Dengue Hemorrhagic Fever (DHF) is a dangerous disease transmitted by Aedes aegypti and Aedes albopictus mosquitoes’ bites. WHO data shows that almost half of the world's humans are exposed to Dengue Hemorrhagic Fever. The number of mortality caused by dengue disease is around 20,000 every year. In East Java, Bojonegoro District has the highest number of dengue hemorrhagic fever cases (416). To reduce this number, the causative factors need to be known. Additionally, it's important to pinpoint the region or cluster where the variables driving the spread are located so that prevention and treatment efforts are effective. Based on the elements contributing to the transmission of Dengue Hemorrhagic Fever, this study seeks to identify and categorize locations at risk for the spread of the illness. This study uses Hybrid K Means-Multivariate Adaptive Regression Splines (MARS) which is a combination of K-Means and MARS methods in the hope of providing better analytical results. This is because the data was divided into simpler parts by considering the Oakley distance. The results obtained from the K Means-MARS hybrid shows the relationship between response variables and predictor variables for each cluster.
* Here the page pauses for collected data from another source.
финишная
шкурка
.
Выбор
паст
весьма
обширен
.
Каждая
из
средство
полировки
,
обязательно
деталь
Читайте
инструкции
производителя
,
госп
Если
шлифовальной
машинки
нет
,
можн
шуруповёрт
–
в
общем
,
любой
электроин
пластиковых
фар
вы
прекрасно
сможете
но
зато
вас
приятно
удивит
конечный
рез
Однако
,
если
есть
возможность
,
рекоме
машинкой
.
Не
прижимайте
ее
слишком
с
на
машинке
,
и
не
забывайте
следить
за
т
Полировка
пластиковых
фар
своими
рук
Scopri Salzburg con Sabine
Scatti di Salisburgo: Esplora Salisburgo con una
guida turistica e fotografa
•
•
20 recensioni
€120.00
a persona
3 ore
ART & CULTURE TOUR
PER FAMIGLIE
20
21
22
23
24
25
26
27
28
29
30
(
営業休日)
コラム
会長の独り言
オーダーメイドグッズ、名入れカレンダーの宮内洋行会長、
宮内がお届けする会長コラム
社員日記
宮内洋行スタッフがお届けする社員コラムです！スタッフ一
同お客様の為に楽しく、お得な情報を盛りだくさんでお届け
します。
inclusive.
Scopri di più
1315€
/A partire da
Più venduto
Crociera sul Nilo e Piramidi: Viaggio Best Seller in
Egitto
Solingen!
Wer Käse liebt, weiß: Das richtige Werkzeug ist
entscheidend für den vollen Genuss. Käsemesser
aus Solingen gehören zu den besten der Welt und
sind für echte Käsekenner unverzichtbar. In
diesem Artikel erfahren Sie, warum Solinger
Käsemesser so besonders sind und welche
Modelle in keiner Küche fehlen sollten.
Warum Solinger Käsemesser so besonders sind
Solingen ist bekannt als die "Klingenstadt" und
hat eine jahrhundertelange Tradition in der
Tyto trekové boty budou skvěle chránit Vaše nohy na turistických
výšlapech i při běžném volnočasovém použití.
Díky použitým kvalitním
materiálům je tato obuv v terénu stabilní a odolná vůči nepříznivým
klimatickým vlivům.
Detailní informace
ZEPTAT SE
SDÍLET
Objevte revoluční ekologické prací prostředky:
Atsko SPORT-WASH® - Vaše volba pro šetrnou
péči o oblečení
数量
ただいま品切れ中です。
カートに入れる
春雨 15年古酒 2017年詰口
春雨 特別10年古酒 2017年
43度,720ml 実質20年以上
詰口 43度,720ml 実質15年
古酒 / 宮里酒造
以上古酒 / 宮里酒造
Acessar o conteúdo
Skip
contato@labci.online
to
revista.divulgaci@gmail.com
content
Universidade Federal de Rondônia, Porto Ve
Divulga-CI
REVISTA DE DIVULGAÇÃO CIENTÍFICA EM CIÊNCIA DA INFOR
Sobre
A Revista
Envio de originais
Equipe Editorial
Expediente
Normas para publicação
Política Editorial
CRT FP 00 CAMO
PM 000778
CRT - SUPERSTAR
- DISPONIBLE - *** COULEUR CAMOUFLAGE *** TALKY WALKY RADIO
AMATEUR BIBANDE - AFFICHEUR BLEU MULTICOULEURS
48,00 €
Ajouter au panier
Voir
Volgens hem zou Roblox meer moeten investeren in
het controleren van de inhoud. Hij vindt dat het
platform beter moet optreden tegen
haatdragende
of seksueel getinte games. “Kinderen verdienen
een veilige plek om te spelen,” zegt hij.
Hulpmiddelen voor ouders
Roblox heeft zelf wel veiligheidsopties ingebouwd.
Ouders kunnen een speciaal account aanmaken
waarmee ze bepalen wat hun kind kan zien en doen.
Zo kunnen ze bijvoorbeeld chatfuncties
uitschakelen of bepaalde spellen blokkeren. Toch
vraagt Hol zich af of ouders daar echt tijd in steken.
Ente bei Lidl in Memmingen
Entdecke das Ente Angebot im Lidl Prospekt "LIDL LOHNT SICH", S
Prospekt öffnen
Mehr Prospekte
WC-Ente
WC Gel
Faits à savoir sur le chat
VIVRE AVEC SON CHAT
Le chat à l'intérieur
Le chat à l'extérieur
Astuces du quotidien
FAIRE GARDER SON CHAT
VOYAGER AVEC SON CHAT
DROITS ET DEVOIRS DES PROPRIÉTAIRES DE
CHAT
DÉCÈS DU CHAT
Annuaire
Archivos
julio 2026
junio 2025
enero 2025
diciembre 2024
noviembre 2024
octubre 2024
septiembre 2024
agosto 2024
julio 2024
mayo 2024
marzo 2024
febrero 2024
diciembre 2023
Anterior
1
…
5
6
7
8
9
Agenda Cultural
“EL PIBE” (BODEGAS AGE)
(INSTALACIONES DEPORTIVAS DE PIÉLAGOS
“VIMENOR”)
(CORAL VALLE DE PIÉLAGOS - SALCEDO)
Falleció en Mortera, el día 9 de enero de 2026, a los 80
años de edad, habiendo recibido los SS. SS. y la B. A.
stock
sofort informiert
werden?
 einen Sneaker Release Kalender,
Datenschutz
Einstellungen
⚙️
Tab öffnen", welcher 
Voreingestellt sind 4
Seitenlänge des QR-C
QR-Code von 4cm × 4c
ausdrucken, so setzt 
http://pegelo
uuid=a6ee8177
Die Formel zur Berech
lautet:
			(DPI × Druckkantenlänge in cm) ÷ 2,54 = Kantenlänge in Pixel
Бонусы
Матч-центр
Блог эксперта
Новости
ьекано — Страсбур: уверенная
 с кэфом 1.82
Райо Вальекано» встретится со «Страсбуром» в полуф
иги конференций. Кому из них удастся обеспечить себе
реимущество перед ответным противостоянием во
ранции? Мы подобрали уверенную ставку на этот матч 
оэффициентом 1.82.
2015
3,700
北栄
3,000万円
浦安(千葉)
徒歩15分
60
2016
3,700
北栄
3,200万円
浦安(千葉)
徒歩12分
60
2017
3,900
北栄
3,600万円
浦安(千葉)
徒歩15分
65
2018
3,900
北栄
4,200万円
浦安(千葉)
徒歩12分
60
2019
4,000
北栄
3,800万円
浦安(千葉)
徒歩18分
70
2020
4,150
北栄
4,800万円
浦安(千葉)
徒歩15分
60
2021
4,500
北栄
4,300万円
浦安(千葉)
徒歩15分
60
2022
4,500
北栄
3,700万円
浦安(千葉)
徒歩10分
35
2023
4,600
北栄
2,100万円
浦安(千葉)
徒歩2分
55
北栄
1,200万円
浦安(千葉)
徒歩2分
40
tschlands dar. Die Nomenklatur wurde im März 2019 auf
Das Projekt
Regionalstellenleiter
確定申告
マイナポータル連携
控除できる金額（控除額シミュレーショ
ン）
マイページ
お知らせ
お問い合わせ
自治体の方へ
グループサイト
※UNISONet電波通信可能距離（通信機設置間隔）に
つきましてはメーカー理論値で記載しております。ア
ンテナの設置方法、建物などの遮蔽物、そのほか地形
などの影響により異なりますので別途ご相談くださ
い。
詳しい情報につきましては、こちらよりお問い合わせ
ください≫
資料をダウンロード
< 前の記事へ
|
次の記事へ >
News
There are three clusters of risk for the spread of dengue hemorrhagic fever in Bojonegoro district with categories: high risk cluster, medium risk cluster and low risk cluster. The high risk cluster consists of 7 sub-districts (Baureno, Kepohbaru, Balen, Sumberrejo, Kedungadem, Bojonegoro and Dander). The variables affecting the DHF Sufferer in the high risk cluster were population density (X2), Altitude (X3) and Health Worker (X6). Meanwhile, the medium risk cluster consists of 10 sub-districts (Kalitidu, Kanor, Kapas, Ngasem, Ngraho, Padangan, Sugihwaras, Sukosewu, Tambakrejo, and Trucuk). The variables that affect the DHF Sufferer in the medium cluster are Number of Dead (X1), Population Density (X2) and Health Facility (X5). The low risk cluster consisted of 11 sub-districts (Bubulan, Gayam, Gondang, Kasiman, Kedewan, Malo, Margomulyo, Ngambon, Purwosari, Sekar, and Temayang). The variables affecting the DHF Sufferer rate in the low risk cluster were number of dead (X1) and population density (X2).